Intraday Liquidity. The Intraday Measurement Requirement.

With new rules coming into effect on Jan 1 2015, this is the second in a series of posts on how banks and FI’s might adapt. Humble

Those that can measure may well find that they are surprised by the results. The sheer volume of credit taken will see the regulators require that they increase their buffer. In this case, transparency will, at least initially, be a case of “be careful what you wish for.” The buffer will have to go up until the bank can demonstrate that it is genuinely using significantly less credit. That simply cannot be done over night.
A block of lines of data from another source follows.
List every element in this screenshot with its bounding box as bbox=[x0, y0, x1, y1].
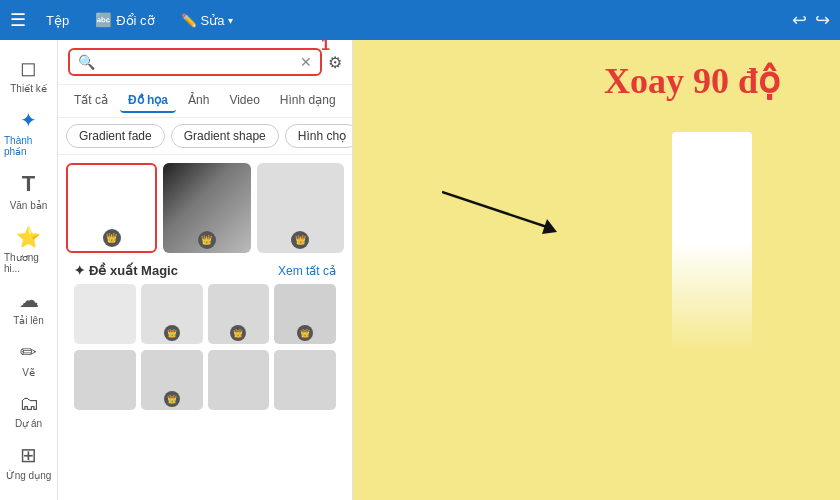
sidebar-item-design[interactable]: ◻ Thiết kế bbox=[0, 48, 57, 100]
grid-item-3[interactable]: 👑 bbox=[257, 163, 344, 253]
project-icon: 🗂 bbox=[19, 392, 39, 415]
magic-item-5[interactable] bbox=[74, 350, 136, 410]
arrow-container bbox=[442, 182, 562, 242]
design-icon: ◻ bbox=[20, 56, 37, 80]
sidebar-item-apps[interactable]: ⊞ Ứng dụng bbox=[0, 435, 57, 487]
brand-icon: ⭐ bbox=[16, 225, 41, 249]
sidebar-item-draw[interactable]: ✏ Vẽ bbox=[0, 332, 57, 384]
crown-magic-2: 👑 bbox=[164, 325, 180, 341]
search-box: 🔍 Gradient trong suốt 1 ✕ bbox=[68, 48, 322, 76]
edit-button[interactable]: ✏️ Sửa ▾ bbox=[175, 10, 240, 31]
tab-video[interactable]: Video bbox=[221, 89, 267, 113]
sidebar-label-project: Dự án bbox=[15, 418, 42, 429]
changefont-button[interactable]: 🔤 Đổi cỡ bbox=[89, 9, 160, 31]
magic-item-1[interactable] bbox=[74, 284, 136, 344]
tab-graphics[interactable]: Đồ họa bbox=[120, 89, 176, 113]
sidebar-label-text: Văn bản bbox=[10, 200, 48, 211]
sidebar-label-elements: Thành phần bbox=[4, 135, 53, 157]
gradient-shape bbox=[672, 132, 752, 352]
grid-item-2[interactable]: 👑 bbox=[163, 163, 250, 253]
crown-magic-4: 👑 bbox=[297, 325, 313, 341]
sidebar-item-upload[interactable]: ☁ Tải lên bbox=[0, 280, 57, 332]
magic-title: ✦ Đề xuất Magic bbox=[74, 263, 178, 278]
crown-magic-3: 👑 bbox=[230, 325, 246, 341]
sidebar-label-design: Thiết kế bbox=[10, 83, 46, 94]
left-panel: 🔍 Gradient trong suốt 1 ✕ ⚙ Tất cả Đồ họ… bbox=[58, 40, 353, 500]
arrow-graphic bbox=[442, 182, 562, 242]
pencil-icon: ✏️ bbox=[181, 13, 197, 28]
filter-tabs: Tất cả Đồ họa Ảnh Video Hình dạng > bbox=[58, 85, 352, 118]
undo-button[interactable]: ↩ bbox=[792, 9, 807, 31]
crown-badge-2: 👑 bbox=[198, 231, 216, 249]
search-step-number: 1 bbox=[321, 40, 330, 54]
magic-item-3[interactable]: 👑 bbox=[208, 284, 270, 344]
canvas-content bbox=[373, 122, 820, 352]
sidebar-item-brand[interactable]: ⭐ Thương hi... bbox=[0, 217, 57, 280]
tab-all[interactable]: Tất cả bbox=[66, 89, 116, 113]
pill-gradient-fade[interactable]: Gradient fade bbox=[66, 124, 165, 148]
redo-button[interactable]: ↪ bbox=[815, 9, 830, 31]
file-label: Tệp bbox=[46, 13, 69, 28]
grid-item-1[interactable]: 2 👑 bbox=[66, 163, 157, 253]
edit-label: Sửa bbox=[201, 13, 225, 28]
sidebar-label-brand: Thương hi... bbox=[4, 252, 53, 274]
changefont-label: Đổi cỡ bbox=[116, 13, 154, 28]
see-all-button[interactable]: Xem tất cả bbox=[278, 264, 336, 278]
grid-area: 2 👑 👑 👑 ✦ Đề xuất Magic bbox=[58, 155, 352, 500]
search-icon: 🔍 bbox=[78, 54, 95, 70]
undo-redo-group: ↩ ↪ bbox=[792, 9, 830, 31]
clear-search-button[interactable]: ✕ bbox=[300, 54, 312, 70]
sidebar-item-project[interactable]: 🗂 Dự án bbox=[0, 384, 57, 435]
sidebar: ◻ Thiết kế ✦ Thành phần T Văn bản ⭐ Thươ… bbox=[0, 40, 58, 500]
magic-item-7[interactable] bbox=[208, 350, 270, 410]
pill-hinh-cho[interactable]: Hình chọ bbox=[285, 124, 352, 148]
main-area: ◻ Thiết kế ✦ Thành phần T Văn bản ⭐ Thươ… bbox=[0, 40, 840, 500]
step2-number: 2 bbox=[154, 163, 157, 173]
svg-line-0 bbox=[442, 192, 547, 227]
magic-item-2[interactable]: 👑 bbox=[141, 284, 203, 344]
category-pills: Gradient fade Gradient shape Hình chọ > bbox=[58, 118, 352, 155]
draw-icon: ✏ bbox=[20, 340, 37, 364]
tab-shape[interactable]: Hình dạng bbox=[272, 89, 344, 113]
crown-magic-6: 👑 bbox=[164, 391, 180, 407]
apps-icon: ⊞ bbox=[20, 443, 37, 467]
magic-item-4[interactable]: 👑 bbox=[274, 284, 336, 344]
magic-grid-1: 👑 👑 👑 bbox=[74, 284, 336, 344]
search-bar: 🔍 Gradient trong suốt 1 ✕ ⚙ bbox=[58, 40, 352, 85]
file-button[interactable]: Tệp bbox=[40, 10, 75, 31]
grid-row-1: 2 👑 👑 👑 bbox=[66, 163, 344, 253]
sidebar-item-text[interactable]: T Văn bản bbox=[0, 163, 57, 217]
canvas-area: Xoay 90 độ bbox=[353, 40, 840, 500]
crown-badge-1: 👑 bbox=[103, 229, 121, 247]
chevron-down-icon: ▾ bbox=[228, 15, 233, 26]
magic-title-text: Đề xuất Magic bbox=[89, 263, 178, 278]
upload-icon: ☁ bbox=[19, 288, 39, 312]
canvas-title: Xoay 90 độ bbox=[604, 60, 780, 102]
pill-gradient-shape[interactable]: Gradient shape bbox=[171, 124, 279, 148]
filter-icon[interactable]: ⚙ bbox=[328, 53, 342, 72]
magic-header: ✦ Đề xuất Magic Xem tất cả bbox=[74, 263, 336, 278]
sidebar-item-elements[interactable]: ✦ Thành phần bbox=[0, 100, 57, 163]
text-icon: T bbox=[22, 171, 35, 197]
tab-photo[interactable]: Ảnh bbox=[180, 89, 217, 113]
magic-section: ✦ Đề xuất Magic Xem tất cả 👑 👑 👑 bbox=[66, 259, 344, 410]
sidebar-label-apps: Ứng dụng bbox=[6, 470, 52, 481]
sidebar-label-draw: Vẽ bbox=[22, 367, 35, 378]
magic-grid-2: 👑 bbox=[74, 350, 336, 410]
changefont-icon: 🔤 bbox=[95, 12, 112, 28]
menu-icon[interactable]: ☰ bbox=[10, 9, 26, 31]
toolbar: ☰ Tệp 🔤 Đổi cỡ ✏️ Sửa ▾ ↩ ↪ bbox=[0, 0, 840, 40]
elements-icon: ✦ bbox=[20, 108, 37, 132]
magic-item-6[interactable]: 👑 bbox=[141, 350, 203, 410]
sidebar-label-upload: Tải lên bbox=[13, 315, 43, 326]
magic-item-8[interactable] bbox=[274, 350, 336, 410]
search-input[interactable]: Gradient trong suốt bbox=[101, 55, 294, 70]
filter-more-button[interactable]: > bbox=[348, 89, 352, 113]
crown-badge-3: 👑 bbox=[291, 231, 309, 249]
spark-icon: ✦ bbox=[74, 263, 85, 278]
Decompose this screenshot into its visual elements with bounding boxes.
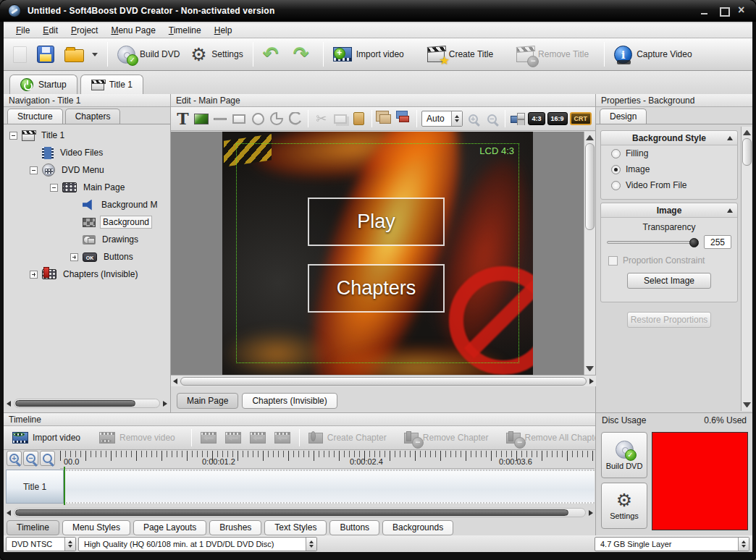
trim-start-button[interactable] (196, 430, 221, 446)
timeline-import-video-button[interactable]: Import video (8, 430, 85, 446)
scrollbar-track[interactable] (14, 399, 160, 408)
paste-button[interactable] (350, 109, 367, 128)
track-label[interactable]: Title 1 (6, 470, 64, 504)
spin-down-icon[interactable] (742, 545, 746, 548)
scrollbar-thumb[interactable] (15, 400, 135, 407)
text-tool-button[interactable]: T (175, 109, 191, 128)
align-objects-button[interactable] (395, 109, 412, 128)
menu-timeline[interactable]: Timeline (162, 24, 208, 37)
timeline-zoom-in-button[interactable]: + (7, 451, 22, 466)
scroll-up-arrow[interactable] (586, 135, 594, 140)
tree-item-title-1[interactable]: Title 1 (4, 127, 170, 144)
scroll-right-arrow[interactable] (589, 378, 594, 384)
create-chapter-button[interactable]: Create Chapter (304, 430, 391, 446)
restore-proportions-button[interactable]: Restore Proportions (627, 312, 711, 328)
zoom-mode-combo[interactable]: Auto (421, 111, 463, 127)
quality-combo[interactable]: High Quality (HQ 60/108 min. at 1 DVD/DL… (78, 537, 317, 551)
aspect-4-3-button[interactable]: 4:3 (528, 112, 545, 125)
scrollbar-thumb[interactable] (180, 377, 587, 386)
remove-title-button[interactable]: Remove Title (511, 43, 594, 65)
aspect-crt-button[interactable]: CRT (570, 112, 592, 125)
rotate-right-button[interactable] (245, 430, 270, 446)
dvd-menu-chapters-button[interactable]: Chapters (308, 264, 445, 313)
page-tab-chapters-invisible[interactable]: Chapters (Invisible) (242, 393, 337, 409)
tree-item-chapters-invisible[interactable]: Chapters (Invisible) (4, 266, 170, 283)
line-tool-button[interactable] (212, 109, 229, 128)
structure-view-button[interactable] (510, 109, 526, 128)
proportion-constraint-row[interactable]: Proportion Constraint (601, 252, 737, 269)
maximize-button[interactable] (719, 7, 728, 15)
spin-up-icon[interactable] (455, 115, 459, 118)
radio-row-filling[interactable]: Filling (601, 145, 737, 161)
zoom-in-button[interactable]: + (465, 109, 482, 128)
arc-tool-button[interactable] (287, 109, 304, 128)
scroll-left-arrow[interactable] (7, 401, 11, 407)
menu-edit-canvas[interactable]: LCD 4:3 Play Chapters (171, 132, 584, 375)
tree-item-main-page[interactable]: Main Page (4, 179, 170, 196)
timeline-ruler[interactable]: 00.0 0:00:01.2 0:00:02.4 0:00:03.6 (60, 451, 595, 469)
remove-all-chapters-button[interactable]: Remove All Chapters (502, 430, 595, 446)
undo-button[interactable] (258, 42, 288, 67)
canvas-vertical-scrollbar[interactable] (584, 132, 595, 375)
navigation-horizontal-scrollbar[interactable] (7, 398, 167, 409)
close-button[interactable] (738, 7, 747, 15)
collapse-expander-icon[interactable] (50, 184, 58, 192)
tab-brushes[interactable]: Brushes (209, 520, 261, 535)
select-image-button[interactable]: Select Image (627, 273, 711, 289)
tab-buttons[interactable]: Buttons (329, 520, 379, 535)
scroll-right-arrow[interactable] (163, 401, 167, 407)
tree-item-video-files[interactable]: Video Files (4, 144, 170, 161)
playhead[interactable] (64, 467, 65, 505)
scrollbar-track[interactable] (14, 508, 586, 517)
cut-button[interactable]: ✂ (313, 109, 329, 128)
radio-image[interactable] (611, 165, 621, 174)
tree-item-buttons[interactable]: Buttons (4, 248, 170, 266)
tab-chapters[interactable]: Chapters (65, 109, 121, 124)
collapse-arrow-icon[interactable] (727, 208, 733, 213)
tab-text-styles[interactable]: Text Styles (264, 520, 327, 535)
minimize-button[interactable] (700, 7, 710, 15)
radio-filling[interactable] (611, 149, 621, 158)
group-objects-button[interactable] (377, 109, 393, 128)
scroll-left-arrow[interactable] (173, 378, 177, 384)
remove-video-button[interactable]: Remove video (95, 430, 180, 446)
tab-design[interactable]: Design (600, 109, 647, 124)
properties-vertical-scrollbar[interactable] (741, 127, 752, 411)
capture-video-button[interactable]: Capture Video (609, 43, 697, 67)
settings-button[interactable]: Settings (185, 43, 248, 66)
menu-file[interactable]: File (9, 24, 36, 37)
trim-end-button[interactable] (270, 430, 295, 446)
redo-button[interactable] (288, 42, 319, 67)
spin-up-icon[interactable] (309, 540, 314, 543)
create-title-button[interactable]: Create Title (422, 43, 498, 65)
image-tool-button[interactable] (193, 109, 210, 128)
title-bar[interactable]: Untitled - Soft4Boost DVD Creator - Non-… (0, 0, 756, 22)
proportion-constraint-checkbox[interactable] (608, 256, 618, 266)
remove-chapter-button[interactable]: Remove Chapter (400, 430, 493, 446)
zoom-out-button[interactable]: − (484, 109, 500, 128)
spin-up-icon[interactable] (68, 540, 72, 543)
tab-startup[interactable]: Startup (9, 75, 77, 94)
tree-item-background[interactable]: Background (4, 213, 170, 231)
pie-tool-button[interactable] (269, 109, 285, 128)
transparency-slider[interactable] (607, 241, 698, 244)
radio-row-image[interactable]: Image (601, 161, 737, 177)
dvd-menu-play-button[interactable]: Play (308, 198, 445, 246)
scroll-left-arrow[interactable] (7, 510, 11, 516)
build-dvd-button[interactable]: Build DVD (112, 43, 185, 67)
new-project-button[interactable] (8, 43, 32, 66)
spin-up-icon[interactable] (742, 540, 746, 543)
scrollbar-thumb[interactable] (15, 509, 568, 516)
canvas-horizontal-scrollbar[interactable] (171, 375, 596, 386)
menu-edit[interactable]: Edit (36, 24, 64, 37)
timeline-zoom-fit-button[interactable] (40, 451, 55, 466)
spin-down-icon[interactable] (68, 545, 72, 548)
rectangle-tool-button[interactable] (231, 109, 248, 128)
scroll-right-arrow[interactable] (589, 510, 593, 516)
radio-row-video-from-file[interactable]: Video From File (601, 177, 737, 193)
format-spinner[interactable] (64, 538, 75, 551)
spin-down-icon[interactable] (309, 545, 314, 548)
tab-backgrounds[interactable]: Backgrounds (382, 520, 453, 535)
tab-timeline[interactable]: Timeline (7, 520, 59, 535)
zoom-spinner[interactable] (451, 111, 462, 126)
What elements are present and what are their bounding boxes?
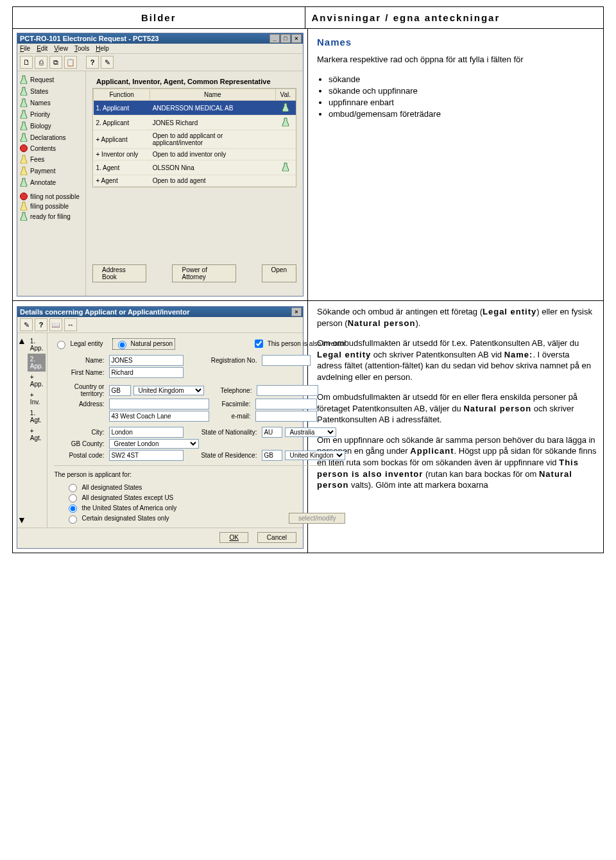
flask-icon xyxy=(282,117,289,126)
address-book-button[interactable]: Address Book xyxy=(92,264,146,282)
minimize-button[interactable]: _ xyxy=(270,34,280,43)
label-address: Address: xyxy=(54,400,107,408)
down-arrow-icon[interactable]: ▼ xyxy=(17,515,26,525)
menu-edit[interactable]: Edit xyxy=(37,45,47,52)
radio-input[interactable] xyxy=(69,484,77,492)
sidebar-item-states[interactable]: States xyxy=(20,85,84,97)
power-of-attorney-button[interactable]: Power of Attorney xyxy=(172,264,235,282)
radio-input[interactable] xyxy=(69,515,77,524)
dialog-toolbar: ✎ ? 📖 ↔ xyxy=(17,317,303,333)
menu-tools[interactable]: Tools xyxy=(74,45,89,52)
nav-icon[interactable]: ↔ xyxy=(64,318,77,331)
open-button[interactable]: Open xyxy=(262,264,296,282)
copy-icon[interactable]: ⧉ xyxy=(49,56,62,69)
dlg-side-item[interactable]: 2. App. xyxy=(28,354,46,372)
table-row[interactable]: + AgentOpen to add agent xyxy=(94,175,296,187)
book-icon[interactable]: 📖 xyxy=(49,318,62,331)
row2-image-cell: Details concerning Applicant or Applican… xyxy=(13,301,308,553)
appfor-opt[interactable]: Certain designated States only xyxy=(65,513,169,524)
res-code-field[interactable] xyxy=(262,450,282,461)
city-field[interactable] xyxy=(109,427,184,438)
sidebar-item-declarations[interactable]: Declarations xyxy=(20,132,84,143)
checkbox-input[interactable] xyxy=(255,340,263,348)
appfor-opt[interactable]: All designated States except US xyxy=(65,492,345,503)
sidebar-label: Biology xyxy=(30,123,51,130)
nat-code-field[interactable] xyxy=(262,427,282,438)
main-area: Applicant, Inventor, Agent, Common Repre… xyxy=(86,71,303,296)
section-title-names: Names xyxy=(317,37,597,47)
sidebar-label: Contents xyxy=(30,145,56,152)
dlg-side-item[interactable]: + Agt. xyxy=(28,426,46,443)
sidebar-legend: filing not possible filing possible read… xyxy=(20,188,84,221)
list-item: ombud/gemensam företrädare xyxy=(329,109,597,119)
menu-view[interactable]: View xyxy=(54,45,68,52)
label-fax: Facsimile: xyxy=(212,400,253,408)
email-field[interactable] xyxy=(255,411,317,422)
address-field-1[interactable] xyxy=(109,399,209,409)
new-icon[interactable]: 🗋 xyxy=(20,56,33,69)
sidebar-item-fees[interactable]: Fees xyxy=(20,153,84,165)
ok-button[interactable]: OK xyxy=(219,532,248,543)
dlg-side-item[interactable]: + App. xyxy=(28,372,46,390)
sidebar-item-names[interactable]: Names xyxy=(20,97,84,108)
res-select[interactable]: United Kingdom xyxy=(285,451,345,460)
help-icon[interactable]: ? xyxy=(35,318,47,331)
appfor-opt[interactable]: All designated States xyxy=(65,482,345,492)
table-row[interactable]: 1. ApplicantANDERSSON MEDICAL AB xyxy=(94,101,296,116)
sidebar-label: Names xyxy=(30,99,51,107)
maximize-button[interactable]: □ xyxy=(280,34,291,43)
dlg-side-item[interactable]: 1. Agt. xyxy=(28,408,46,426)
regno-field[interactable] xyxy=(262,355,311,366)
gbcounty-select[interactable]: Greater London xyxy=(109,439,199,449)
table-row[interactable]: 2. ApplicantJONES Richard xyxy=(94,116,296,130)
dlg-side-item[interactable]: 1. App. xyxy=(28,336,46,354)
radio-input[interactable] xyxy=(69,504,77,513)
appfor-opt[interactable]: the United States of America only xyxy=(65,503,345,513)
flask-icon xyxy=(20,121,28,130)
cancel-button[interactable]: Cancel xyxy=(257,532,296,543)
dialog-form: Legal entity Natural person This person … xyxy=(47,333,352,528)
sidebar-item-biology[interactable]: Biology xyxy=(20,120,84,132)
telephone-field[interactable] xyxy=(257,385,318,396)
sidebar-item-contents[interactable]: Contents xyxy=(20,143,84,153)
cell-name: Open to add agent xyxy=(150,175,275,187)
country-select[interactable]: United Kingdom xyxy=(133,386,204,395)
tool-icon[interactable]: ✎ xyxy=(20,318,33,331)
select-modify-button[interactable]: select/modify xyxy=(289,513,345,524)
table-row[interactable]: + ApplicantOpen to add applicant or appl… xyxy=(94,130,296,149)
radio-input[interactable] xyxy=(57,341,65,349)
table-row[interactable]: + Inventor onlyOpen to add inventor only xyxy=(94,149,296,160)
close-button[interactable]: × xyxy=(291,307,302,316)
up-arrow-icon[interactable]: ▲ xyxy=(17,336,26,346)
cell-func: 2. Applicant xyxy=(94,116,150,130)
sidebar-item-request[interactable]: Request xyxy=(20,74,84,85)
paste-icon[interactable]: 📋 xyxy=(64,56,77,69)
table-row[interactable]: 1. AgentOLSSON Nina xyxy=(94,160,296,175)
address-field-2[interactable] xyxy=(109,411,209,422)
print-icon[interactable]: ⎙ xyxy=(35,56,47,69)
fax-field[interactable] xyxy=(255,399,317,409)
radio-input[interactable] xyxy=(69,494,77,503)
sidebar-item-annotate[interactable]: Annotate xyxy=(20,176,84,188)
radio-legal-entity[interactable]: Legal entity xyxy=(54,339,103,349)
sidebar-item-priority[interactable]: Priority xyxy=(20,108,84,120)
name-field[interactable] xyxy=(109,355,184,366)
menu-file[interactable]: File xyxy=(20,45,30,52)
help-icon[interactable]: ? xyxy=(86,56,99,69)
dialog-body: ▲ ▼ 1. App. 2. App. + App. + Inv. 1. Agt… xyxy=(17,333,303,528)
postal-field[interactable] xyxy=(109,450,184,461)
instruction-list: sökande sökande och uppfinnare uppfinnar… xyxy=(329,74,597,119)
checkbox-also-inventor[interactable]: This person is also inventor xyxy=(252,338,346,350)
sidebar-item-payment[interactable]: Payment xyxy=(20,165,84,176)
close-button[interactable]: × xyxy=(291,34,302,43)
dlg-side-item[interactable]: + Inv. xyxy=(28,390,46,408)
radio-natural-person[interactable]: Natural person xyxy=(112,338,176,350)
legend-label: filing not possible xyxy=(30,193,80,200)
first-name-field[interactable] xyxy=(109,367,184,378)
menu-help[interactable]: Help xyxy=(96,45,109,52)
cell-name: OLSSON Nina xyxy=(150,160,275,175)
nat-select[interactable]: Australia xyxy=(285,427,336,437)
country-code-field[interactable] xyxy=(109,385,131,396)
check-icon[interactable]: ✎ xyxy=(101,56,114,69)
radio-input[interactable] xyxy=(118,341,126,349)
How high is up? One Tier 1 Investment Bank, which managed, with great difficulty, to do the necessary measuring of credit taking at least periodically, found that on the basis of actually knowing how much credit they were taking, the regulator asked them to raise their intraday liquidity buffer from $9B to $15B. The result was a ⅔ increase and an immediate increase in costs of some $90 million.

If a particular bank finds that it is unable to properly measure credit taken intraday, then it will be open to a subjective interpretation from the regulator. That is likely to be a conservative one; an increase in the size of their liquidity buffers is an almost certain consequence. If a 2/3rds increase is the benchmark for a bank where there is insight into the intraday credit taken, it is difficult to imagine any outcome other than a larger increase to allow for the uncertainties.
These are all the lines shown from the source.